Traditional, analog time telling is pretty practical and elegant, and there are seemingly endless ways of rendering hands that point to numbers around a dial. Maybe, though, you’ve seen enough traditional watch styles. Some watchmakers feel the same, and a wide range of modern brands offer watches with what might be termed “alternative time-telling displays” — but the idea is older than you might think. A special type of display called “wandering hours” is one of the most intriguing features in watchmaking, and its origin dates back centuries.

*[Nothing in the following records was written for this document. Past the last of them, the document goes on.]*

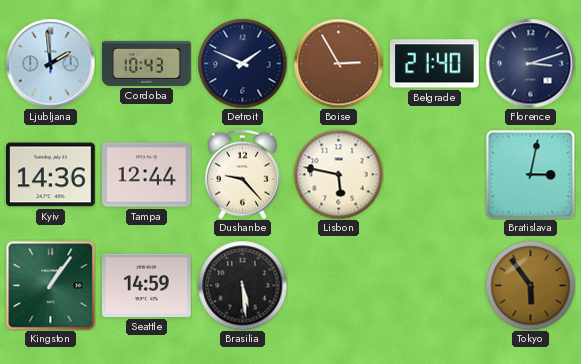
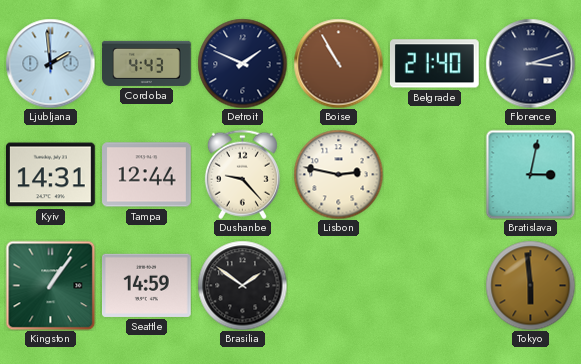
Cordoba: 10:43 -> 4:43
Boise: 2:55 -> 10:55
Kyiv: 14:36 -> 14:31
Lisbon: 5:47 -> 2:47
Brasilia: 5:29 -> 1:51
Tokyo: 5:54 -> 5:59
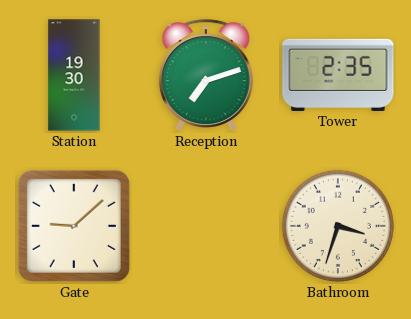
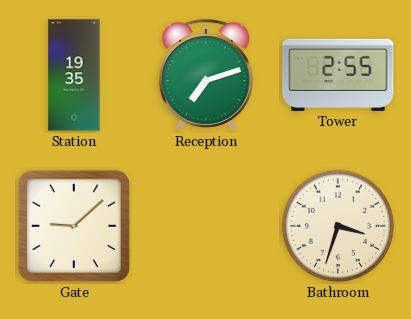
Station: 19:30 -> 19:35
Tower: 2:35 -> 2:55
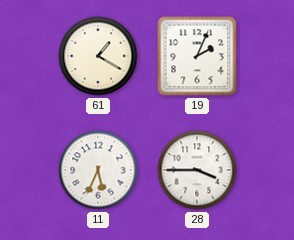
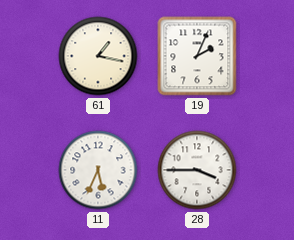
61: 1:20 -> 1:17
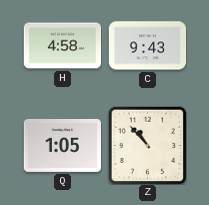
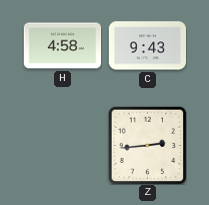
Q: 1:05 -> none
Z: 10:53 -> 2:44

To read the time on a wandering hours watch you need to know that the minute hand itself displays the hour — but that explanation probably needs a little unpacking: In its most common form, a zero-to-sixty scale occupies a third of the dial and the current hour displayed as a number travels along it, pointing to the current minute. For traditional, classically styled examples, this is all you can see, and you might be left wondering how the hell it works.
Many modern watches with this feature prefer to display the whole, crazy-looking system. In this case, you’ll see that there are three centrally mounted arms, and that each has a disc (or more arms) at its tip. The discs each have four numbers which rotate into position at the end of the arm. (That’s the basic concept, but it can also be executed in other ways, including with more or fewer arms.)

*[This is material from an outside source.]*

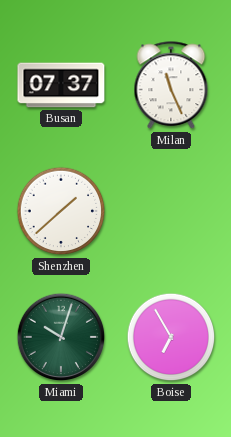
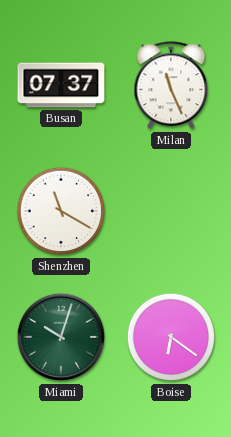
Shenzhen: 1:38 -> 11:20
Boise: 6:55 -> 6:21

The wandering hour mechanism is best observed when the hour changes: When 6 o’clock begins, for example, a “6” will be pointing to zero while the outgoing 5 o’clock hand is at 60. At that exact time, you’ll also be able to see the third disc rotate from displaying “4” at its tip to “7” at the far end of the dial before it reaches the minutes track. It’s all unnecessarily complicated, of course, but the effect is mesmerizing, and the earliest known example is said to have had a practical origin.
In 1656, such a clock was produced for Pope Alexander XII by the Campanus brothers in Italy, and its purpose was to allow the hour hand and minute scale to be backlit by a lantern so the insomniac pontiff could read it at night (which probably didn’t help his insomnia). Later clocks and pocket watches also featured wandering hours, but this feature has since found its way onto modern wristwatches with a notable example in Audemars Piguet’s Star Wheel first made in 1991.
Wandering hours watches are complicated and inevitably more expensive than simpler watches. They’re also relatively rare today, but some notable and smaller brands alike still produce this obscure but captivating horological curiosity.